Knowledge is an unending adventure at the edge of uncertainty. Jacob Bronowski.
How can you lead with optimism given these difficult times?
The legacy of global financial mismanagement and the unresolved European debt crisis mean phrases like ‘economic collapse’ are brandished about, clubbing into us the fear (or reality) of job cuts, foreclosures and other terrors.
Last year there were race riots in Britain, apocalyptic floods in Brazil and Thailand and in Tunisia a fruit seller set himself and the Arab world alight when his protest spurred the dismantling of dictatorships in Tunisia, Jordon, Egypt and Libya.
As I write the ever-ticking worldometer tells me there have been 100 million births and 43 million deaths since the new year stared and in the last 24 hours writers published over 3 million blogs, a statistic that will be outdated by the time you read this.
With such interminable disruption and the accelerating speed at which we know about it, it’s no wonder many of us feel afraid or at the very least, anxious.
But let’s stop a moment and reflect.
2010 – that was a year of spending cuts, ash clouds, oil spills and WikiLeaks.
And thinking back 20 years, I recall the solemn announcement that the Gulf War had broken out, a response to the Iraqi invasion of Kuwait. If I am not mistaken, the same year the US took on Panama.
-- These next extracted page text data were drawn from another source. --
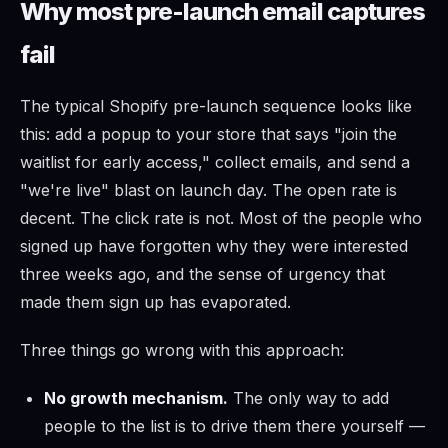
Why most pre-launch email captures
fail
The typical Shopify pre-launch sequence looks like
this: add a popup to your store that says "join the
waitlist for early access," collect emails, and send a
"we're live" blast on launch day. The open rate is
decent. The click rate is not. Most of the people who
signed up have forgotten why they were interested
three weeks ago, and the sense of urgency that
made them sign up has evaporated.
Three things go wrong with this approach:
No growth mechanism.
The only way to add
people to the list is to drive them there yourself —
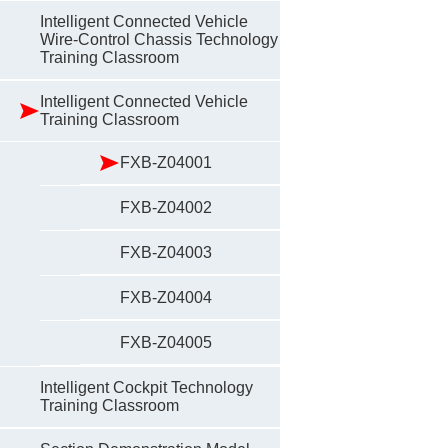
Intelligent Connected Vehicle
Wire-Control Chassis Technology
Training Classroom
Intelligent Connected Vehicle
Training Classroom
FXB-Z04001
FXB-Z04002
FXB-Z04003
FXB-Z04004
FXB-Z04005
Intelligent Cockpit Technology
Training Classroom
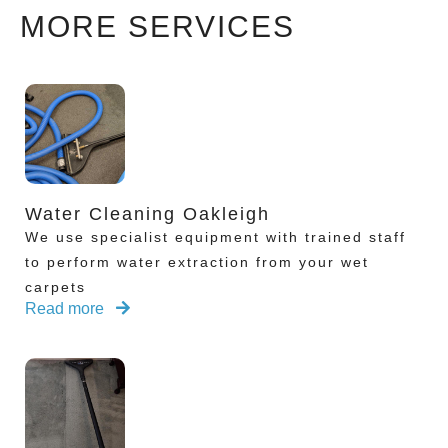
MORE SERVICES
Water Cleaning Oakleigh
We use specialist equipment with trained staff
to perform water extraction from your wet
carpets
Read more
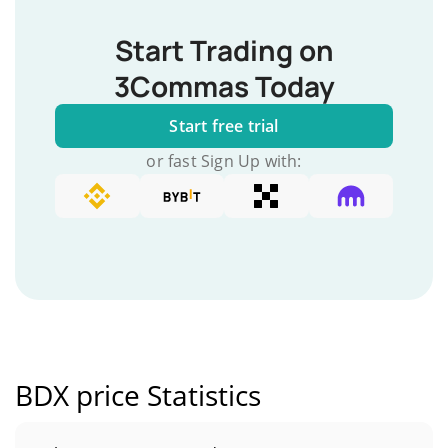
Start Trading on
3Commas Today
Start free trial
or fast Sign Up with:
BDX price Statistics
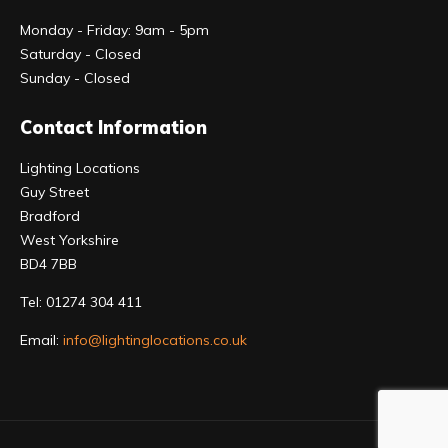
Monday - Friday: 9am - 5pm
Saturday - Closed
Sunday - Closed
Contact Information
Lighting Locations
Guy Street
Bradford
West Yorkshire
BD4 7BB
Tel:
01274 304 411
Email:
info@lightinglocations.co.uk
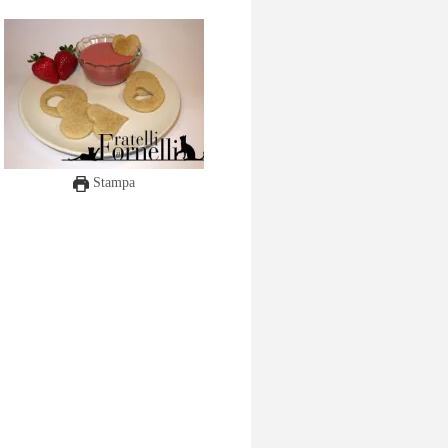
Stampa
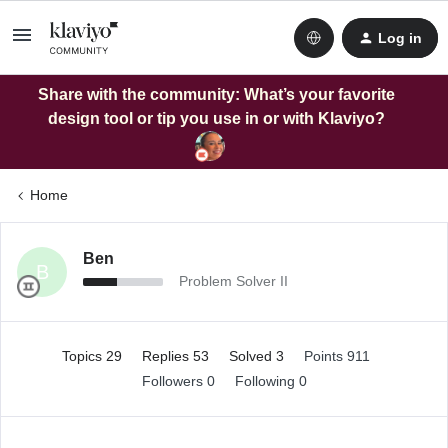
Log in
Share with the community: What’s your favorite
design tool or tip you use in or with Klaviyo?
Home
Ben
B
Problem Solver II
Topics 29
Replies 53
Solved 3
Points 911
Followers
0
Following
0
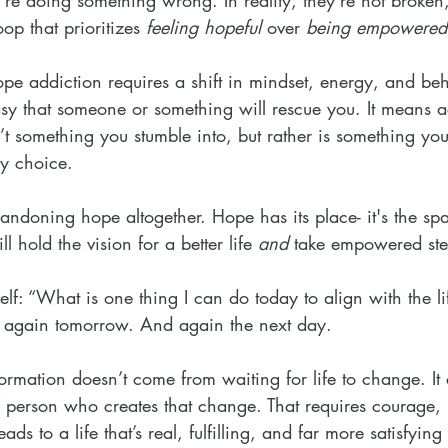
op that prioritizes 
feeling hopeful
 over 
being empowered
pe addiction requires a shift in mindset, energy, and beh
tasy that someone or something will rescue you. It means a
sn’t something you stumble into, but rather is something you
y choice.
ndoning hope altogether. Hope has its place- it's the spa
ill hold the vision for a better life 
and
 take empowered step
self: “What is one thing I can do today to align with the li
t again tomorrow. And again the next day.
sformation doesn’t come from waiting for life to change. I
f person who creates that change. That requires courage,
s to a life that’s real, fulfilling, and far more satisfyin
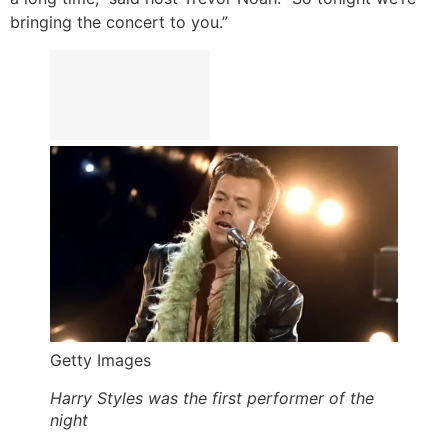
bringing the concert to you.”
Getty Images
Harry Styles was the first performer of the
night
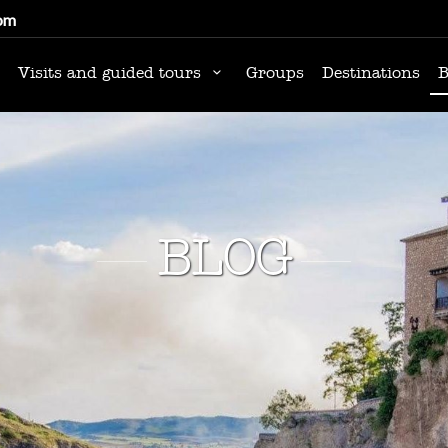
om
Visits and guided tours
Groups
Destinations
B
BLOG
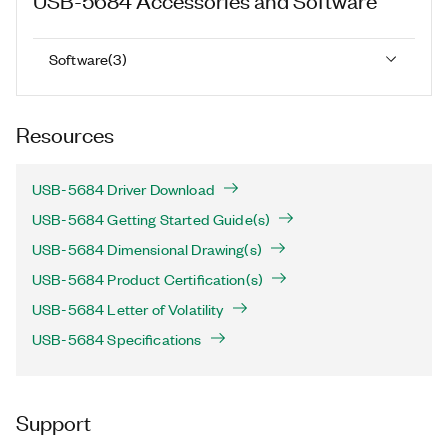
Software
(
3
)
Resources
USB-5684 Driver Download
USB-5684 Getting Started Guide(s)
USB-5684 Dimensional Drawing(s)
USB-5684 Product Certification(s)
USB-5684 Letter of Volatility
USB-5684 Specifications
Support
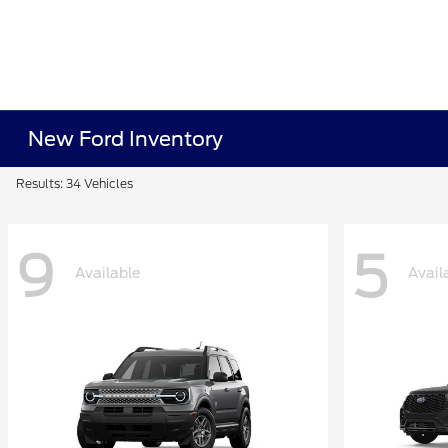
New Ford Inventory
Results: 34 Vehicles
9
5
Available
Avail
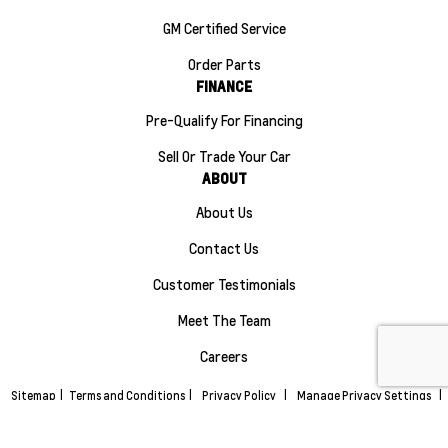
GM Certified Service
Order Parts
FINANCE
Pre-Qualify For Financing
Sell Or Trade Your Car
ABOUT
About Us
Contact Us
Customer Testimonials
Meet The Team
Careers
Sitemap
|
Terms and Conditions
|
Privacy Policy
|
Manage Privacy Settings
|
Maple Ridge Chevrolet Buick GMC © 2026
|
Powered by
Leadbox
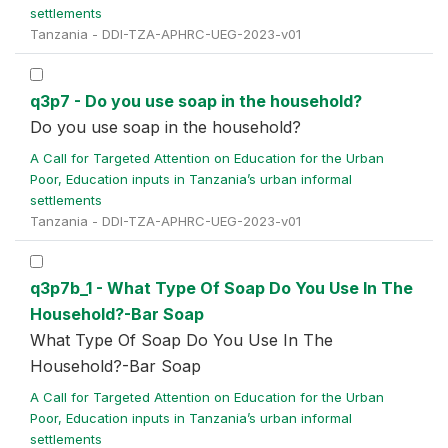
settlements
Tanzania - DDI-TZA-APHRC-UEG-2023-v01
q3p7 - Do you use soap in the household?
Do you use soap in the household?
A Call for Targeted Attention on Education for the Urban
Poor, Education inputs in Tanzania’s urban informal
settlements
Tanzania - DDI-TZA-APHRC-UEG-2023-v01
q3p7b_1 - What Type Of Soap Do You Use In The
Household?-Bar Soap
What Type Of Soap Do You Use In The
Household?-Bar Soap
A Call for Targeted Attention on Education for the Urban
Poor, Education inputs in Tanzania’s urban informal
settlements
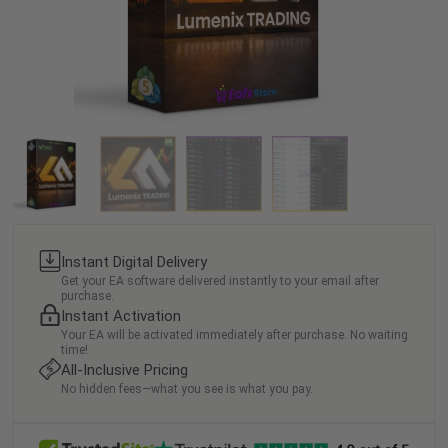
Instant Digital Delivery
Get your EA software delivered instantly to your email after
purchase.
Instant Activation
Your EA will be activated immediately after purchase. No waiting
time!
All-Inclusive Pricing
No hidden fees—what you see is what you pay.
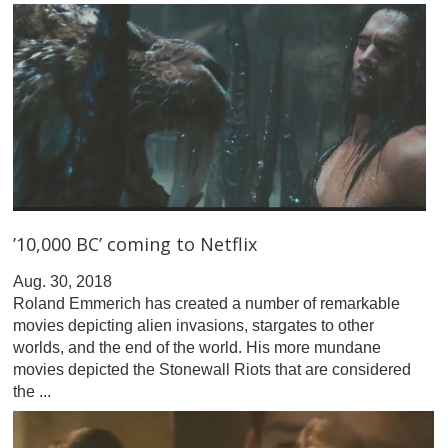
’10,000 BC’ coming to Netflix
Aug. 30, 2018
Roland Emmerich has created a number of remarkable
movies depicting alien invasions, stargates to other
worlds, and the end of the world. His more mundane
movies depicted the Stonewall Riots that are considered
the ...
From then on memory gives way to Google but I have it on authority that in 1970 Biafra surrendered after a 32 month fight for independence from Nigeria and 50 000 people were killed in an earthquake in Peru. And so I scroll backwards, year on year.
I am not trying to depress you. On the contrary, what I am aiming for is perspective.
There has never been a time in history where the world was either stable or safe. Conflict, economic seesaws, progressive and regressive social and environmental events are the boilerplate of our histories.
And yet I would put money on you having experienced the full gamut of emotions during your lifetime – including happiness.
Why, despite the ever-and-never changing state of the world, do our feelings change and how can we use this understanding to make optimism our default perspective?
It’s important to understand that while environment has an impact; meaning is something that results from the way that we perceive and process external events. We cannot control the what, the where or the when. But we can curate a self that maximizes our ability to cope with it.
In his must-see presentation on optical illusions, Beau Lotto proves that when we look at the same colour in different contexts, we see it differently. The sensory inputs remain the same but the way our brain interprets light is circumstantial. The dramatic outtake of this is that the inherent lack of meaning in information is not just true in the sensory world but applies in general.
We think that by knowing a person’s background or education, what they earn or own, we can predict how happy they will be.
But this is not the case.
Harvard professor Shawn Achor shows that knowing someone’s external circumstances predicts as little as 10 per cent of their long-term happiness. That means 90 per cent of our happiness is determined by how we choose to interpret our world.
I don’t say this in a way that denies how tough things are for people or suggest for one moment that upbringing doesn’t confer privilege. But it’s a relief to know that we can influence how we feel in the present and that this dominoes into our future.
For example, say you believe you will only be happy when you ‘succeed’. Well, you’ll never get there because as soon as you achieve a goal, you shift the post, making happiness an elusive state, always one more accomplishment beyond your reach.
Astor says our brains work in the opposite away. By being authentically positive, we create what is called a ‘happiness advantage’ (not the same as happiness) that increases our intelligence and creativity in measurable ways. Our brains are also 31 per cent more productive – allowing us to synthesize and respond to conditions constructively.
I was astounded to learn in Astor’s presentation that focusing on gratitude for as little as 2 minutes, 21 days in a row can help rewire the brain. He also suggests journaling, exercise and kindness, practices I have been teaching for the last 15 years.
How do these simple tasks work?
Writing down what you are grateful for teaches you to scan for the positives in your environment first, re-patterning the brain. This is crucial given the volume of information we are exposed to and which, given media bias, tends to the dramatic and negative.
Exercise teaches us the relationship between action and outcome; journaling frees us from the energy-sapping static of our repetitive thoughts but also reinforces good experiences.
As for kindness, as most world religions recognize, focusing on others gives us a sense of purpose and frees us from the limitations of a narrow self.
So yes, optimism is possible in uncertain times:
- First accept things as they are – this does not mean resigning yourself to circumstance but recognizing that seeing clearly is the springboard for creating change.
- Remember that meaning is not fixed but created – think about what you will make of your cues.
- And train your brain for optimism and resilience by dedicating a small amount of time each day to gratitude, exercise, journaling and being kind.
Oh and by the way, last year physicists discovered that ghost particles break the cosmic speed limit and kids found cures to diseases that had stumped scientists by gaming online – a far cry from the unknowable consequences of the first web page created by Tim Berners-Lee in 1990, the year that Nelson Mandela was freed.